问题
As always, I frequently have issues, and I have thoroughly searched for an answer to the current one but find myself at a loss. Here are some of the places I have searched: - How to fix httplib.BadStatusLine exception? - Python httplib2 Handling Exceptions - python http status code
My issue is the following. I have created a spider and want to crawl different urls. When I crawl each url independently everything works fine. However, when I try to crawl both I get the following error: httplib.BadStatusLine: ''
I have followed some advice that I read (see links mentioned above) and can print the response.status for each request works, but the response.url does not print and the error is thrown. (I only print both statements to try to identify the source of the error).
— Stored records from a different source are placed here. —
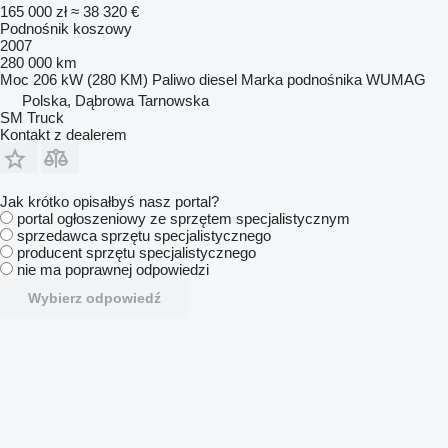
165 000 zł
≈ 38 320 €
Podnośnik koszowy
2007
280 000 km
Moc
206 kW (280 KM)
Paliwo
diesel
Marka podnośnika
WUMAG
Polska, Dąbrowa Tarnowska
SM Truck
Kontakt z dealerem
Jak krótko opisałbyś nasz portal?
portal ogłoszeniowy ze sprzętem specjalistycznym
sprzedawca sprzętu specjalistycznego
producent sprzętu specjalistycznego
nie ma poprawnej odpowiedzi
Wybierz odpowiedź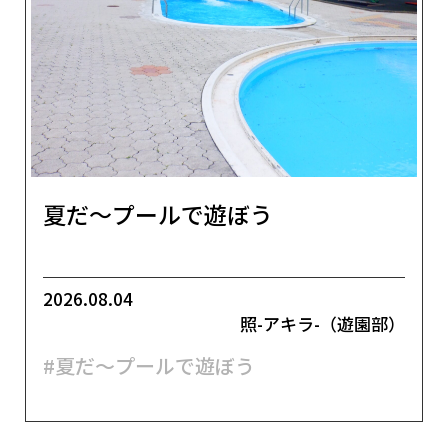
夏だ～プールで遊ぼう
2026.08.04
照-アキラ-（遊園部）
#夏だ～プールで遊ぼう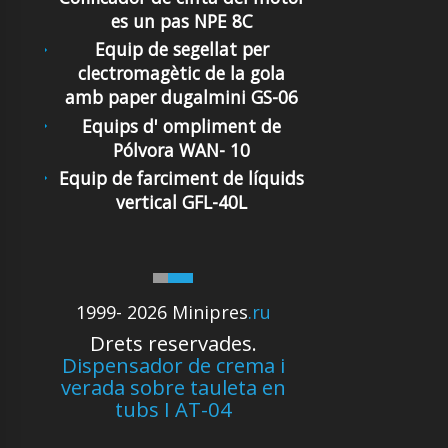
es un pas NPE 8C
Equip de segellat per
clectromagètic de la gola
amb paper dugalmini GS-06
Equips d' ompliment de
Pólvora WAN- 10
Equip de farciment de líquids
vertical GFL-40L
1999- 2026 Minipres
.ru
Drets reservades.
Dispensador de crema i
verada sobre tauleta en
tubs I AT-04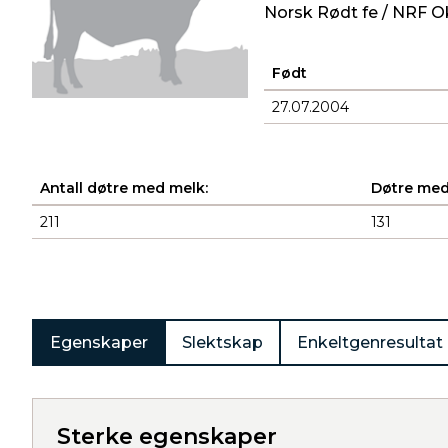
Norsk Rødt fe / NRF O
Født
27.07.2004
Antall døtre med melk:
Døtre med
211
131
Produkter
Egenskaper
Slektskap
Enkeltgenresultat
Sterke egenskaper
I hope that this is clear.
I am using scrapy and selenium
class PeoplePage(Spider):
name = "peopleProfile"
allowed_domains = ["blah.com"]
handle_httpstatus_list = [200, 404]
start_urls = [
"url1",
"url2"
]
def __init__(self):
self.driver = webdriver.Firefox()
def parse(self, response):
print response.status
print '???????????????????????????????????'
if response.status == 200:
self.driver.implicitly_wait(5)
self.driver.get(response.url)
print response.url
print '!!!!!!!!!!!!!!!!!!!!'
# DO STUFF
self.driver.close()
回答1:
Based on Python Doc, httplib.BadStatusLine raised if a server responds with a HTTP status code that we don’t understand.
You can try to pass this exception. You should not close your driver if you are going to call more than one url.
Try this:
def parse(self, response):
try:
print response.status
print '???????????????????????????????????'
if response.status == 200:
self.driver.implicitly_wait(5)
self.driver.get(response.url)
print response.url
print '!!!!!!!!!!!!!!!!!!!!'
# DO STUFF
except httplib.BadStatusLine:
pass
回答2:
I made a decorator to do what the top answer does, so as to make the code easily reusable. Here it is:
import http
def pass_bad_status_line_exc(wrapped_function):
"""
Silently pass this exception `http.client.BadStatusLine` decorator
"""
def _wrapper(*args, **kwargs):
try:
result = wrapped_function(*args, **kwargs)
except http.client.BadStatusLine:
return
return result
return _wrapper
回答3:
I hit this error because I defined a selenium.webdriver instance (named driver), called driver.quit() on it, then tried to call driver.get(url) on the quit driver. The solution is to not call driver.quit().
回答4:
I'm not sure how much this will help, but for me, I was trying to issue a POST request and you need a new HTTP Connection in order to do it. You can't use the same connection for multiple requests. I keep on getting the same error: httplib.BadStatusLine: ''. I believe the documentation outlines this, I just overlooked it.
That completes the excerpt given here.